However, there is normally no duplication of namespace into the prefix, so hypothetical PIConGPU-style alpaka names would have been alpaka::dim::Int, alpaka::dev::Cpu, etc.

Fully agreed! Although I would rather remove the namespaces, since that eliminates even more clutter.

One could also simply eliminate some hierarchies by employing using namespace on the client side

Unfortunately, alpaka is spread over many namespaces, so there will be many using declarations in many files. And this does also not solve the issue that I need to remember which namespaces I need to use ;) And since alpaka is template heavy, library code based on alpaka (e.g. mallocMC) is forced to header files where you normally try to avoid using declarations.

Yes, sure. My point was not to say let's do everything the PIConGPU way, but just to share information how we tackle this in another project.

Couldn't a user app just have a header and this myAlpaka-type namespace, just to be used everywhere in the app? Maybe alpaka could have provided one, but I feel this would make things confusing with regards to examples and documentation.

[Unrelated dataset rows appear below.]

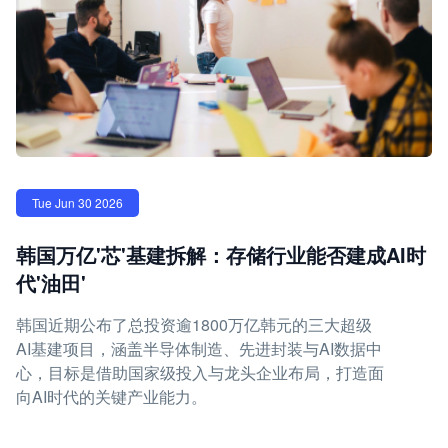
Tue Jun 30 2026
韩国万亿'芯'基建拆解：存储行业能否建成AI时
代'油田'
韩国近期公布了总投资逾1800万亿韩元的三大超级
AI基建项目，涵盖半导体制造、先进封装与AI数据中
心，目标是借助国家级投入与龙头企业布局，打造面
向AI时代的关键产业能力。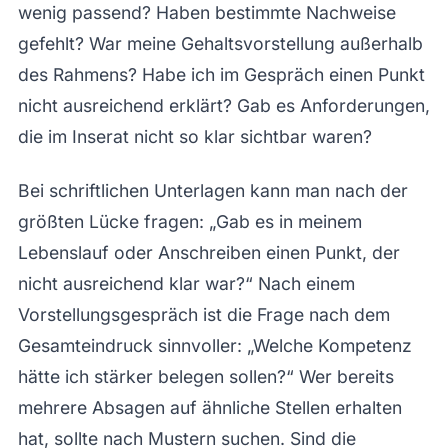
wenig passend? Haben bestimmte Nachweise
gefehlt? War meine Gehaltsvorstellung außerhalb
des Rahmens? Habe ich im Gespräch einen Punkt
nicht ausreichend erklärt? Gab es Anforderungen,
die im Inserat nicht so klar sichtbar waren?
Bei schriftlichen Unterlagen kann man nach der
größten Lücke fragen: „Gab es in meinem
Lebenslauf oder Anschreiben einen Punkt, der
nicht ausreichend klar war?“ Nach einem
Vorstellungsgespräch ist die Frage nach dem
Gesamteindruck sinnvoller: „Welche Kompetenz
hätte ich stärker belegen sollen?“ Wer bereits
mehrere Absagen auf ähnliche Stellen erhalten
hat, sollte nach Mustern suchen. Sind die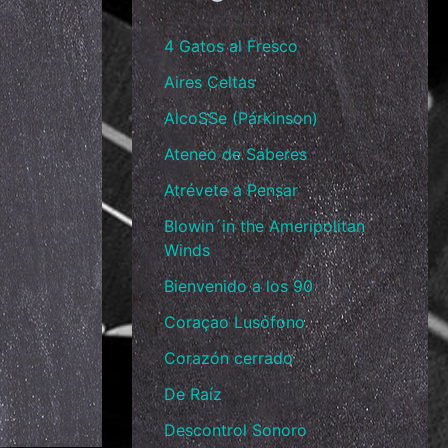
4 Gatos al Fresco
Aires Celtas
AlcoSSe (Párkinson)
Ateneo de Saberes
Atrévete a Pensar
Blowin´in the Ameripolitan
Winds
Bienvenido a los 90
Coraçao Lusófono
Corazón cerrado
De Raíz
Descontrol Sonoro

While this may be true, alpaka seems to be a framework independent of PIConGPU.

Alpaka independently came to the same solution.
Alpaka and PIConGPU are not the only projects following the style of having the namespaces follow the folder structure because this is much more intuitive.

And this does also not solve the issue that I need to remember which namespaces I need to use ;)

I do not really believe that this is the reason for disliking the current naming scheme. I heard this from others as well but it is not something that is special to alpaka. Having to remember names and where to find a method and how it is called exactly is as well an issue for CUDA, HIP or any other library. When they do not have namespaces, the same namespace hierarchy is encoded in the method name itself. I even think that having namespaces together with some IDE auto fill makes it much easier to find something.
What I understand as disadvantage is that having the namespaces makes the names longer due to the namespace syntax (on average we have 2 x ::). But this is part of the price we have to pay for this C++ feature compared to C interfaces.
We could try to get rid of the prefixes duplicating the namespace as a first step.

For sure could a user side application have it's own header for making alpaka simpler. But this is a burden every user has to carry.

Is there actually any strong reason for having all the subnamespaces in alpaka? alpaka is not a large library.

I even think that having namespaces together with some IDE auto fill makes it much easier to find something.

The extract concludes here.